En 2010, "Scott Pilgrim vs the World" aterrizaba en las salas del mundo, con la sencilla premisa conocida de pelear por el amor de la chica deseada, sin embargo sus actuaciones y constantes guiños a la cultura pop de aquella entonces hicieron que su argumento, aparentemente repetitivo, resultase fresco y sumamente divertido.

Scott, quien fue interpretado por Michael Cera (Super Cool), era una suerte de anti-héroe que mostraba a un sujeto alejado de los estereotipos que el cine ha dado desde la creación de comedias románticas, un holgazán de veintitrés años, sin oficio, paría de sus amigos y por encima de todo: inestable emocionalmente.

Y es precisamente esa inestabilidad lo que se convierte en el eje central de la trama, el simpático personaje de Cera no sólo vive a costillas de su amigo Wallace (Kieran Culkin), su room-mate gay, sino que toca con los Sex Bob-Omb, banda formada por su ex novia, Kim (Alison Pill), Stephen Stills (Mark Webber) y Neil (Johnny Simmons), algo que a muchos les puede parecer atractivo, no obstante vale la pena echar un vistazo al hecho de que todo gira desde la perspectiva de un patán que mientras sale con Knives Chau (Ellen Wong), comienza a enamorarse de la atractiva Ramona Flowers (Mary Elizabeth Winstead).


En algún punto, identificarse con Scott no es difícil, sus dudas existenciales y la manera en la que su vida amorosa se ha desarrollado hace que se llegue a una especie de complicidad silenciosa, hasta que se cae en cuenta de que, como amigo, los dolores de cabeza y prejuicios estarían a la orden del día y que sólo su carisma lo salvan de ser un individuo insufrible.

"I'm in lesbians with you"

Un personaje que evade su realidad y que peca de infiel pero que no puede detestarse porque su cruzada parece noble, después de todo ¿quién no ha hecho todo por gustarle a alguien?
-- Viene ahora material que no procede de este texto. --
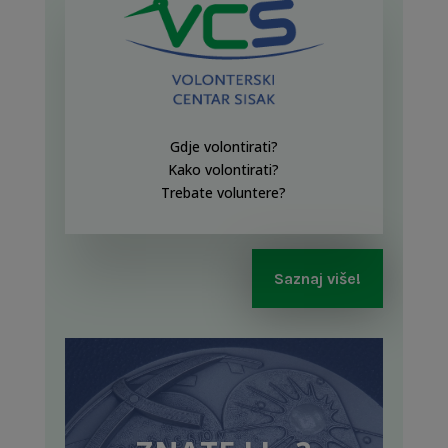
Gdje volontirati?
Kako volontirati?
Trebate voluntere?
Saznaj više!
Y es que, tanto la novela gráfica, como la cinta ponen al espectador de lado de Scott Pilgrim y lo convierten en una representación de la forma en la que muchos perciben las relaciones interpersonales, algo que también puede verse en "500 días con ella".

Las confrontaciones ante los ex-novios de Ramona son un ejemplo de lo recién mencionado, una alegoría actualizada y retorcida de enfrentarse al espejo a través de los ojos de otros, en la que el principal reto, y mensaje, es alcanzar la madurez a costa de golpes de realidad. Cada uno de los "rivales" a los que Scott debe encarar representa aspectos que él esconde en su interior: celos, temor y egoísmo.

A pesar de ello, los combates también están vistos desde el fantasioso ángulo del personaje principal, la cual no sólo lo llevó a conocer a la chica que, literalmente, vio en sus sueños y es de esta manera en la que el héroe en cuestión trata de sobreponerse  a su propia personalidad mientras las referencias directas a juegos como "Street Fighter", "The Clash at Demonhead" y las nunca olvidada frase de "Los héroes no usan drogas" que aparecían en las pantallas de las arcades están a la orden del día.





La relación de la mencionada con el protagonista también influye en la forma en la que éste se desarrolla y es que su situación es similar a la de Pilgrim, sin embargo, su perspectiva no es la negación de su entorno sino la de salir de su contexto y empezar desde cero. De cierta forma, la pareja vive un escape emocional y los ojos de los cinéfilos son testigos de un producto que le viene como anillo al dedo a su realizador.

Todo lo anterior queda expresado en un filme cuyas escenas de combates y edición entregan los sellos distintivos de Wright: líneas bien trazadas que, con una fotografía sagaz, entrega momentos graciosos y memorables, que son rematados por escenas pausadas y lentas para dar un toque absurdo a una premisa que exagera sin despegar los pies de la realidad. 

En sí, Scott Pilgrim es una figura curiosa e interesante, una que en la producción de 2010 logró hacerse de un lugar en el corazón de los geeks y de quienes tuvieron oportunidad de verla a pesar de su pobre recepción en taquilla, situación que puede atribuirse a su poca promoción  y al terrible título que pusieron para el público de América Latina que, técnicamente, contaba la cinta en una sola e innecesariamente larga frase.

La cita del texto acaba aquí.